• [Task description]
Retype exactly the lines from the line with "NIQUES D’INVOCATION NE SON" to the end of the data, keeping both boundary lines.

• [Information supplied]
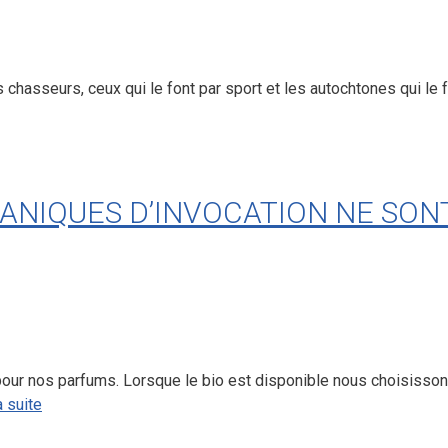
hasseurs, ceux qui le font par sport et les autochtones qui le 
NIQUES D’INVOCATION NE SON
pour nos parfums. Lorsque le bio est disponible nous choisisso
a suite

• [Final answer]
NIQUES D’INVOCATION NE SON
pour nos parfums. Lorsque le bio est disponible nous choisisso
a suite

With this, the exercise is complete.